排卵誘発剤が効きにくいのはエストロゲン受容体βの遺伝子変異の可能性

不妊改善・生殖医療関連

2005年07月23日

August issue of Endocrinology

不妊治療で使う排卵誘発剤は、エストロゲン受容体β遺伝子に変異のある女性には効きにくい可能性のあることが、マウスによる実験で明らかになりました。

アメリカの国立衛生研究所(NIH)の下部機関である国立環境健康科学研究所(NIEHS)が、研究を実施、内分泌学の専門雑誌「Endocrinology」の8月号に掲載されました。

遺伝子操作されたマウスは、排卵誘発剤を投与されても排卵が起きませんでした。

人間の場合でも同様のことが起こっているのであれば、不妊治療で排卵誘発剤が効きにくい女性がいることの説明がつきます。そして、 効果の乏しい治療を見直す目安にもなるはずです。

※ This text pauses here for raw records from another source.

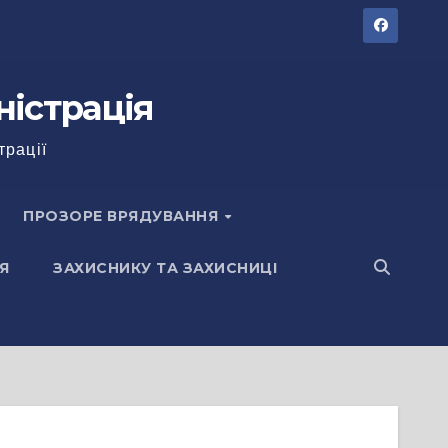
ністрація
трації
ПРОЗОРЕ ВРЯДУВАННЯ
Я
ЗАХИСНИКУ ТА ЗАХИСНИЦІ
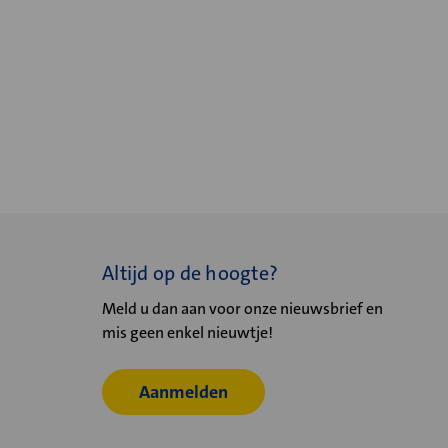
Altijd op de hoogte?
Meld u dan aan voor onze nieuwsbrief en
mis geen enkel nieuwtje!
Aanmelden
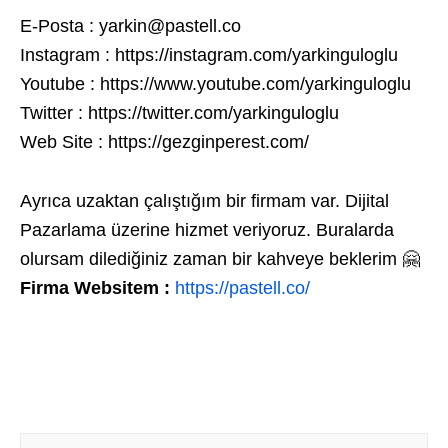
E-Posta : yarkin@pastell.co
Instagram : https://instagram.com/yarkinguloglu
Youtube : https://www.youtube.com/yarkinguloglu
Twitter : https://twitter.com/yarkinguloglu
Web Site : https://gezginperest.com/
Ayrıca uzaktan çalıştığım bir firmam var. Dijital
Pazarlama üzerine hizmet veriyoruz. Buralarda
olursam dilediğiniz zaman bir kahveye beklerim 🤗
Firma Websitem :
https://pastell.co/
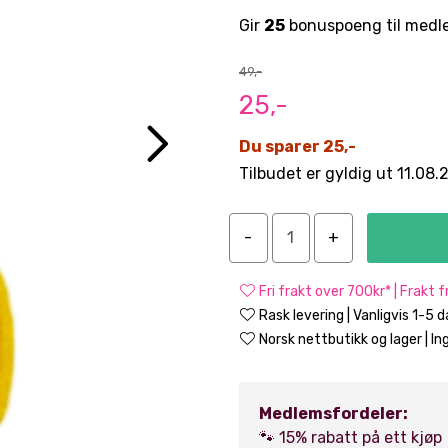
Gir
25
bonuspoeng til medl
49,-
25,-
Du sparer 25,-
Tilbudet er gyldig ut 11.08
Fri frakt over 700kr* | Frakt 
Rask levering | Vanligvis 1-5 
Norsk nettbutikk og lager | Ing
Medlemsfordeler:
🐾 15% rabatt på ett kjøp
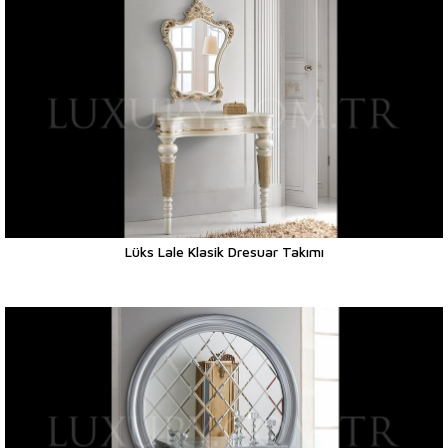
Lüks Lale Klasik Dresuar Takımı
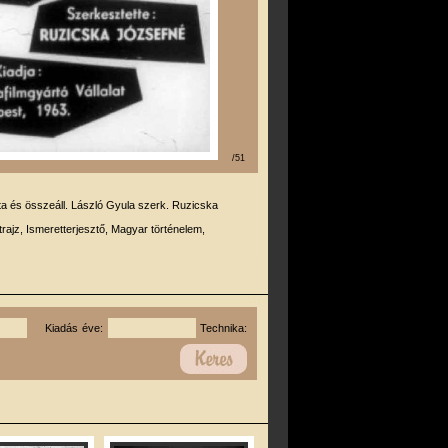
/51
rta és összeáll. László Gyula szerk. Ruzicska
trajz, Ismeretterjesztő, Magyar történelem,
Kiadás éve:
Technika:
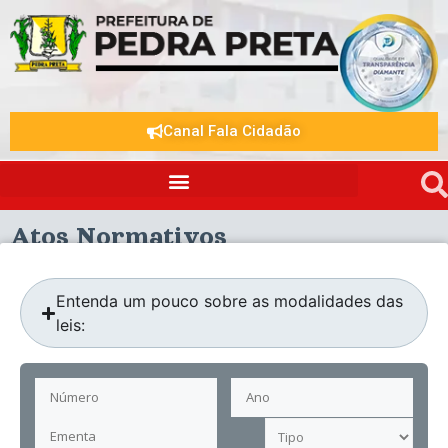
Canal Fala Cidadão
Atos Normativos
Entenda um pouco sobre as modalidades das
leis:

これまで、エストロゲン受容体βは、どのような働きを起こすのか、明らかになっていませんでしたが、今回の研究によって、エストロゲンが受容体βと 結合することによって、卵巣で卵子が発育、成熟し、排卵はすることが確認されました。

NIEHSは、この受容体の欠損が、遺伝によるものなのか、或いは、食品のような環境的な要因によるものなのか、突き止めようとしています。

エストロゲン受容体βは、環境ホルモンや大豆に含まれる植物性エストロゲンのゲニステインと結合することでも知られています。

コメント

エストロゲンの受容体には、α受容体と今回、問題になっているβ受容体があります。

薬の効き具合には、個人差があって、それは、体質によるものと教えられていますが、排卵にかかわるのが受容体βであることが判明したことで、不妊治療で排卵誘発剤を使っても卵巣が反応しない女性にとって、血液検査によって、この受容体βの機能の有無を確認することで、その原因を突き止めることが可能になるかもしれません。

多少なりとも、有効な治療を受けるための手がかりになればよいのですが。